### What is being asked
Copy out the data line by line exactly, from its start to the line bearing "Byrettens dom ­", inclusive.

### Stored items
========

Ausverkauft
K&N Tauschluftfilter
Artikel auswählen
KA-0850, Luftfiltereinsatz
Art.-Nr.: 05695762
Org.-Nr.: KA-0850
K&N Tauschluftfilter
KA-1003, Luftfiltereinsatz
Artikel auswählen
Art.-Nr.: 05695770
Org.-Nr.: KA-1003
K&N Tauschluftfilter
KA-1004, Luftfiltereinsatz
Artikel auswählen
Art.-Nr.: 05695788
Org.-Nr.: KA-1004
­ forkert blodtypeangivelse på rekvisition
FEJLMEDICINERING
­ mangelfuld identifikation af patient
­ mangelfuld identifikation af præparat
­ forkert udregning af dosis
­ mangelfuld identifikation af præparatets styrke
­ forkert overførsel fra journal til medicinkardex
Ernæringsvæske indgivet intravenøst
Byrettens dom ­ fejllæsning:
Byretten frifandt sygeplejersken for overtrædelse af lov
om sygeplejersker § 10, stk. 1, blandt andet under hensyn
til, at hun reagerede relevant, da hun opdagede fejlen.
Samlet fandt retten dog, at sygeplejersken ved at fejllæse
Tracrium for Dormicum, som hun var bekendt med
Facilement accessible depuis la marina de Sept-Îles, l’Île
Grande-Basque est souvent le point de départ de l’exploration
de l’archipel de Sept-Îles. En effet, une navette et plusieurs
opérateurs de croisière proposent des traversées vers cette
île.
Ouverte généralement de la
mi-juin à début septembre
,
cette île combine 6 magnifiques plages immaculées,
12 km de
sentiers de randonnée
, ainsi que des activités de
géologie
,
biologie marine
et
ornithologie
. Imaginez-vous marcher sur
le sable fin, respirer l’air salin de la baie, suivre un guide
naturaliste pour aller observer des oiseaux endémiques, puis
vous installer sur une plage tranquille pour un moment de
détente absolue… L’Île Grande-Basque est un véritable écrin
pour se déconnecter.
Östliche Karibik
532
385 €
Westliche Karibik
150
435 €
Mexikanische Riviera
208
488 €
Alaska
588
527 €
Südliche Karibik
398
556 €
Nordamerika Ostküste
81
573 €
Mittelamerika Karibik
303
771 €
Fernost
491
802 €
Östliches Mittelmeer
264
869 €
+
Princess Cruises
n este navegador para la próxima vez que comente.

========

### Solution
Ausverkauft
K&N Tauschluftfilter
Artikel auswählen
KA-0850, Luftfiltereinsatz
Art.-Nr.: 05695762
Org.-Nr.: KA-0850
K&N Tauschluftfilter
KA-1003, Luftfiltereinsatz
Artikel auswählen
Art.-Nr.: 05695770
Org.-Nr.: KA-1003
K&N Tauschluftfilter
KA-1004, Luftfiltereinsatz
Artikel auswählen
Art.-Nr.: 05695788
Org.-Nr.: KA-1004
­ forkert blodtypeangivelse på rekvisition
FEJLMEDICINERING
­ mangelfuld identifikation af patient
­ mangelfuld identifikation af præparat
­ forkert udregning af dosis
­ mangelfuld identifikation af præparatets styrke
­ forkert overførsel fra journal til medicinkardex
Ernæringsvæske indgivet intravenøst
Byrettens dom ­ fejllæsning:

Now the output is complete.